Under county mayor Carlos Gimenez's current proposed budget, 228 officers -- or about a quarter of the entire force, according to John Rivera, president of the county police union -- are slated for layoffs beginning October 1, when next year's fiscal year begins. But the county's loss could be other departments' gain: Amid rumors of the layoffs the City of Miami and other local police departments have reached out to county officers, offering jobs.

"Most agencies are fully aware that Miami Dade's hiring practice and training is one of the most grueling and toughest," Rivera told Riptide. "You get a proven product."

On August 7th Manuel Orosa, the Chief of Police for the City of Miami, sent a letter to Rivera expressing his hope that "management and labor reach an amicable agreement that would prevent even one way layoff from occurring.

"In planning for a worst case scenario where a large number of your officers are laid off, however," the letter continued, the City of Miami Police Department will be accepting applications for certified police officers on September 2 and 3, 2014."

The letter also said that the City of Miami expects to hire up to 300 officers within the next three years; that kind of expansion, Rivera says, is typical of most departments around the state. "Except for Miami-Dade County.
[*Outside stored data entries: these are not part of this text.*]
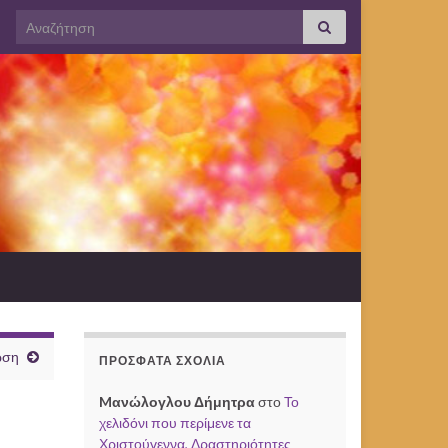
Search for:
ωση
ΠΡΌΣΦΑΤΑ ΣΧΌΛΙΑ
Mανώλογλου Δήμητρα
στο
Το
χελιδόνι που περίμενε τα
Χριστούγεννα, Δραστηριότητες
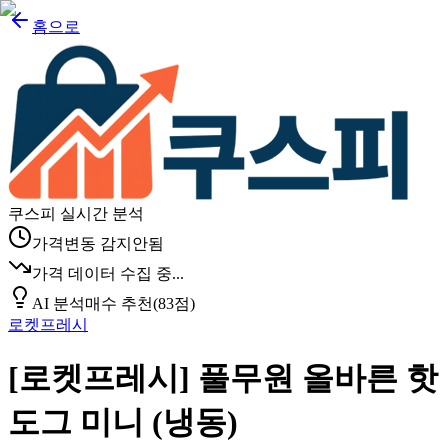
홈으로
쿠스피 실시간 분석
가격변동 감지안됨
가격 데이터 수집 중...
AI 분석
매수 추천
(
83
점)
로켓프레시
[로켓프레시] 풀무원 올바른 핫
도그 미니 (냉동)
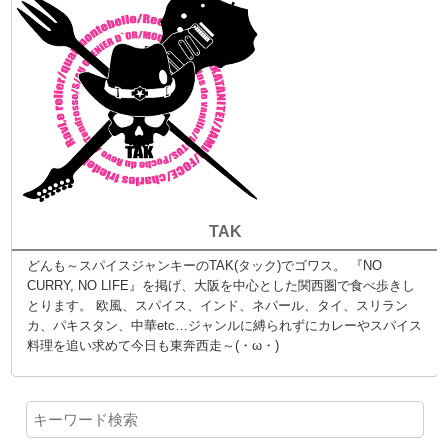
TAK
どんも～スパイスジャンキーのTAK(タック)でゴワス。 『NO
CURRY, NO LIFE』を掲げ、大阪を中心とした関西圏で食べ歩きし
とります。 欧風、スパイス、インド、ネパール、タイ、スリラン
カ、パキスタン、中華etc…ジャンルに縛られずにカレーやスパイス
料理を追い求めて今日も東奔西走～(・ω・)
We're the only one that seems to go backwards."

The union chief said some Broward police departments, like the cities of Plantation and Hollywood, had also reached out to his officers ahead of the looming layoffs. He said the current situation marked the first time he'd ever seen police departments contacting another one offering jobs. "But times are what they are," he said. "And these other places...would love to have Metro-Dade-trained officers."

Rivera blames Gimenez for the looming cuts, whom he says has always has money for pet projects like sports teams but then can't find any for public safety; Gimenez, in turn, says the union hasn't been willing to negotiate.

"There is a very good possibility we can avoid a large number of these layoffs, if not all of them," the county mayor said on Tuesday, the Herald reported. "But I need the PBA to come to the table."